Blé rouge de Bordeaux
Installé à Lestiou, dans la maison familiale au bord de la Loire, entre Orléans et Blois, le paysan-boulanger cultive 96 hectares en agriculture bio, transforme ses grains en farine et fabrique du pain. « Je ne peux pas supprimer un des trois métiers. Outre la complexité technique que j’apprécie, j’ai trouvé ma place dans le tissu rural. Cela donne un sens à mes activités et m’aide à passer les mauvaises années comme en 2023 », explique le papa solo de deux garçons.
Au fil des saisons, Amédée Hiault a su trouver un équilibre parmi ses trois activités, entre les surfaces cultivées, les temps de la transformation et les investissements nécessaires. « C’est une perpétuelle remise en question », précise-t-il d’autant qu’il tient à préserver cinq semaines de congés par an. Le céréalier a opté pour un itinéraire technique assez simple pour pouvoir se consacrer à la transformation.
Il cultive uniquement du blé rouge de Bordeaux, une variété ancienne qui apporte les protéines nécessaires pour le pain, sans fertilisation. « Je n’ajoute plus de fumier depuis que j’ai pris conscience de l’impact sur l’empreinte carbone. Je privilégie les engrais verts, comme la luzerne et le trèfle », indique Amédée ajoutant avec un brin de militantisme, « il y aurait des milliers d’euros à gagner sur bien des fermes en misant sur l’agronomie et non sur les conseils des commerciaux ». Avec des semences fermières, ses achats extérieurs se limitent au fioul et à l’huile.
Ventes sur commande
Du côté de la meunerie, Amédée a débuté avec un moulin type Astrié de 15 kg/h. Au bout de dix ans, il en a acheté un autre, de 30 kg/h. Ce dernier lui permet d’arrêter le moulin le week-end et d’avoir un équipement de secours en cas de panne, donc moins de stress. Lors de son installation en 2006, Amédée a pris le temps d’aménager lui-même le fournil afin de diminuer les coûts. « Au même moment, l’Amap de Mer s’est créée. Elle m’a garanti 40 kg de pain chaque semaine. J’ai pu aller voir le banquier pour l’achat du four. »

Aujourd’hui, il livre deux Amap et un restaurateur en pain et trois boulangeries en farine. Des circuits de vente pour lesquels il ne trouve que des avantages. « Toutes les ventes sont sur commande, je n’ai aucune perte. Les boulangeries viennent chercher la farine et je peux prendre le temps de discuter avec les clients, de voir leur satisfaction. »
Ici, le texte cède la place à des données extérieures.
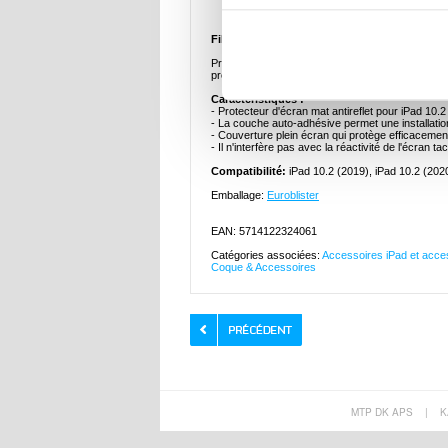
Film de Protection Ecran Mat Antireflet pour i
Protégez l'écran de votre iPad 10.2 contre les ray
protecteur d'écran vous permet d'utiliser votre i
Caractéristiques :
- Protecteur d'écran mat antireflet pour iPad 10.2
- La couche auto-adhésive permet une installatio
- Couverture plein écran qui protège efficacement l
- Il n'interfère pas avec la réactivité de l'écran tac
Compatibilité:
iPad 10.2 (2019), iPad 10.2 (202
Emballage:
Euroblister
EAN: 5714122324061
Catégories associées:
Accessoires iPad et acces
Coque & Accessoires
MTP DK APS
|
K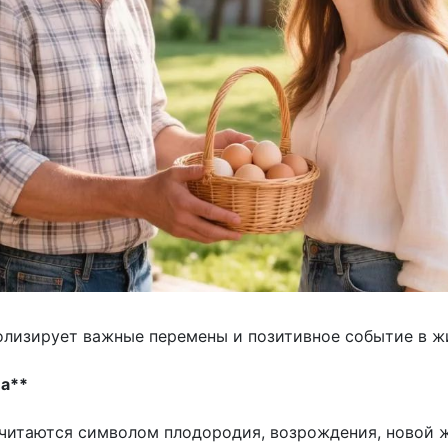
олизирует важные перемены и позитивное событие в ж
а**
читаются символом плодородия, возрождения, новой 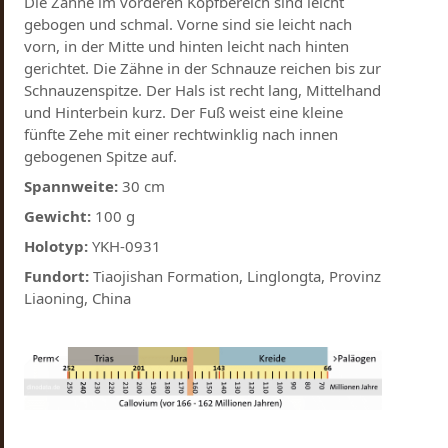
Die Zähne im vorderen Kopfbereich sind leicht
gebogen und schmal. Vorne sind sie leicht nach
vorn, in der Mitte und hinten leicht nach hinten
gerichtet. Die Zähne in der Schnauze reichen bis zur
Schnauzenspitze. Der Hals ist recht lang, Mittelhand
und Hinterbein kurz. Der Fuß weist eine kleine
fünfte Zehe mit einer rechtwinklig nach innen
gebogenen Spitze auf.
Spannweite:
30 cm
Gewicht:
100 g
Holotyp:
YKH-0931
Fundort:
Tiaojishan Formation, Linglongta, Provinz
Liaoning, China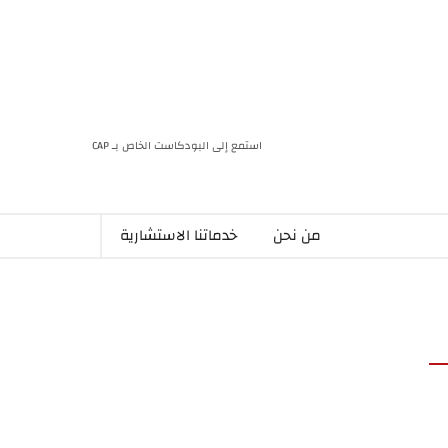
استمع إلى البودكاست الخاص بـ CAP
من نحن
خدماتنا الاستشارية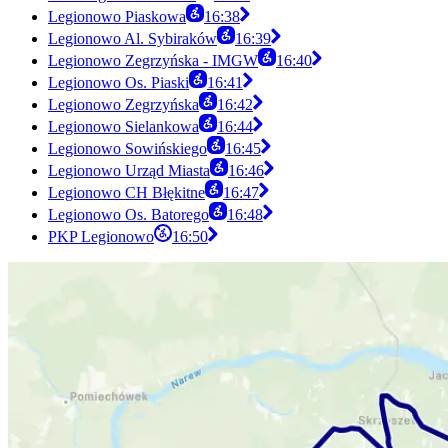
Legionowo Piaskowa
16:38
Legionowo Al. Sybiraków
16:39
Legionowo Zegrzyńska - IMGW
16:40
Legionowo Os. Piaski
16:41
Legionowo Zegrzyńska
16:42
Legionowo Sielankowa
16:44
Legionowo Sowińskiego
16:45
Legionowo Urząd Miasta
16:46
Legionowo CH Błękitne
16:47
Legionowo Os. Batorego
16:48
PKP Legionowo
16:50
Mais il n’en a pas toujours été ainsi. Pendant plusieurs années, l’agriculteur vendait entre 50 et 80 kg de pain en un marché, le vendredi soir. Quand sa salariée lui a annoncé qu’elle arrêtait, il a renoncé à ce débouché. « Je travaillais de 5 h à 22 h le vendredi. Je relançais une fournée de 30 kg le samedi, c’était trop physiquement. La santé financière de mon entreprise était excellente, j’ai pu arrêter. » Amédée a deux salariés, deux jours par semaine, pour l’aider (déchaumage, manutention, vente).
« Je pourrais prendre des commandes de restaurants orléanais, mais je me heurte à un problème de main-d’œuvre », déplore le boulanger, qui juge sa production « bien suffisante ». Amédée préfère développer d’autres projets, comme ouvrir un lieu pédagogique autour de l’agriculture, de la biodiversité et du pain, pour « faire vivre des émotions aux enfants » précise-t-il, avec un grand sourire.